Kelly, whose "Today" premiere narrowly topped "Live With Kelly and Ryan" in ratings, told audiences Monday that she is "kind of done with politics for now." This suggests that she hopes to appeal to a wider swath of viewers.
"Fox does the best it can, particularly in its opinion shows, to drum empathy out of people who are its stars," David Folkenflik, media correspondent for NPR and author of the book "Murdoch's World," told TheWrap. "When it's useful, they convey concern for people, but by and large, that's not the strong point for Bill O'Reilly, Sean Hannity, 'Fox & Friends.' Yet that is the quality that most of the hosts on morning shows seek to present -- the ability to listen, to respond, to be concerned."
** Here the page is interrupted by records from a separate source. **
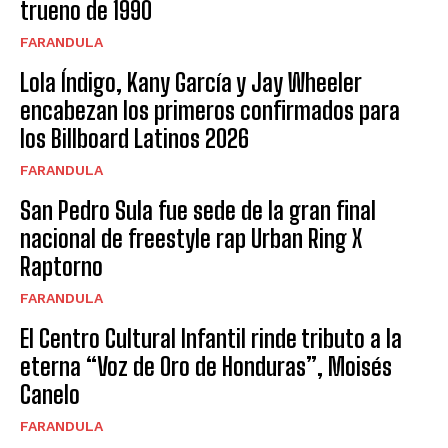
trueno de 1990
FARANDULA
Lola Índigo, Kany García y Jay Wheeler
encabezan los primeros confirmados para
los Billboard Latinos 2026
FARANDULA
San Pedro Sula fue sede de la gran final
nacional de freestyle rap Urban Ring X
Raptorno
FARANDULA
El Centro Cultural Infantil rinde tributo a la
eterna “Voz de Oro de Honduras”, Moisés
Canelo
FARANDULA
Behrooz sees it a different way, pointing out that Kelly may eventually be perceived as straying from her roots. "She is definitely using scandal to sell, and it's interesting to see her transition from political journalist to making a name for herself any way she can -- without getting her show canceled," he said.
"Megyn Kelly Today" producer Jackie Levin told TheWrap prior to the show's premiere that Kelly is happy to fit in and become part of the "Today" show "family."
"It's nothing we want to fight," Levin said. "This is a legacy brand."
Saul Austerlitz, pop culture writer and author of the book "Sitcom," believes that it may take Kelly time to prove to viewers that they can expect to see a different side to her in the new venture.
"I think Kelly wants to erase memories of her Fox-fueled divisiveness, and most TV watchers not already enamored of her are skeptical, to say the least," Austerlitz told TheWrap.
Folkenflik doubts that Kelly was trying to be confrontational with Fonda. Indeed, the topic of cosmetic surgery is one that the Oscar-winning actress has discussed in previous interviews.
So was the Fonda flap simply a result of Kelly misreading how her guest would react to a personal topic? Folkenflik suggests so, but he also points out that the Kelly of old may have been quick to knock Fonda and fellow guest Robert Redford for their liberal ideals.
"In terms of her ability to connect with high-profile stars who came on her couch in what's supposed to be the week in which she's introducing herself, this was not a graceful landing for that first week," he said. "NBC is trying in various ways to show that she is somebody who will define herself outside of the political subject that typified her Fox News program night after night, and that she's going to be a welcome presence, and I think she's got more work to get there."